[Opening Data shown section]

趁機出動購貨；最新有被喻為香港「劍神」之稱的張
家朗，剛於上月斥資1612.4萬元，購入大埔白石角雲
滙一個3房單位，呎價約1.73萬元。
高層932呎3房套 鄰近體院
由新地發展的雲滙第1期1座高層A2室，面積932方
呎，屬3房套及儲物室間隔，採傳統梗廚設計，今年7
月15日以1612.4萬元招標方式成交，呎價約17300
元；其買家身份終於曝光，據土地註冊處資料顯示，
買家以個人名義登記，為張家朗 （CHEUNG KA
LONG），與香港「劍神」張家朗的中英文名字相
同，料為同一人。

[Closing Data shown section]
[Opening Data shown section]

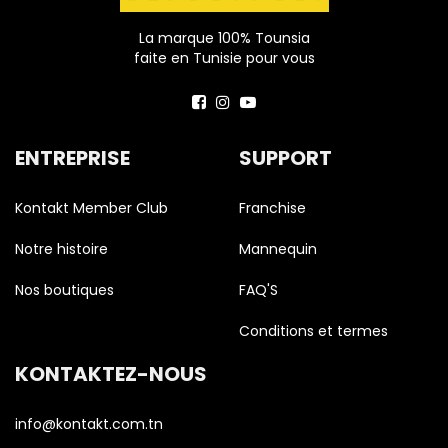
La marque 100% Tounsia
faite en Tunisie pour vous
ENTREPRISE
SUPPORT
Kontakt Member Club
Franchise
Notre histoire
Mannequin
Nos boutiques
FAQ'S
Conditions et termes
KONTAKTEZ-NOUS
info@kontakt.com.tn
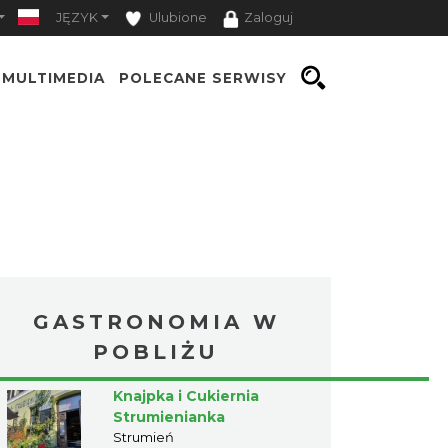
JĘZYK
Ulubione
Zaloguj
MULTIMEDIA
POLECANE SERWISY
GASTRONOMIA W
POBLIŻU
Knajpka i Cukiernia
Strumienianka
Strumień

[Closing Data shown section]
[Opening Data shown section]

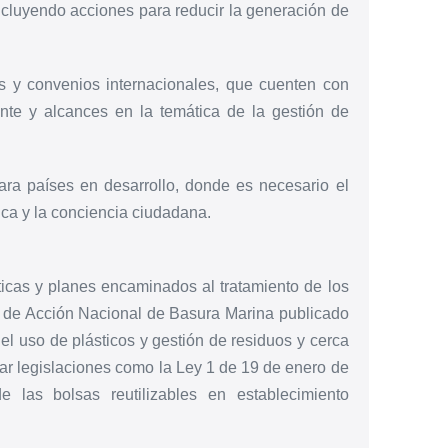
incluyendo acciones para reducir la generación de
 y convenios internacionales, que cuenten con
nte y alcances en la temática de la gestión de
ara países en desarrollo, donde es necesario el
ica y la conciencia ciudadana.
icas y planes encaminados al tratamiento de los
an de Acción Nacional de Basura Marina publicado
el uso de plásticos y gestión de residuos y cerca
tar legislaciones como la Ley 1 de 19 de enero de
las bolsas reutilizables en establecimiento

[Closing Data shown section]

- _What is being asked_: Could you find each line in the entries that contains the string "gestión" and copy it?

- _Response_:
nte y alcances en la temática de la gestión de
el uso de plásticos y gestión de residuos y cerca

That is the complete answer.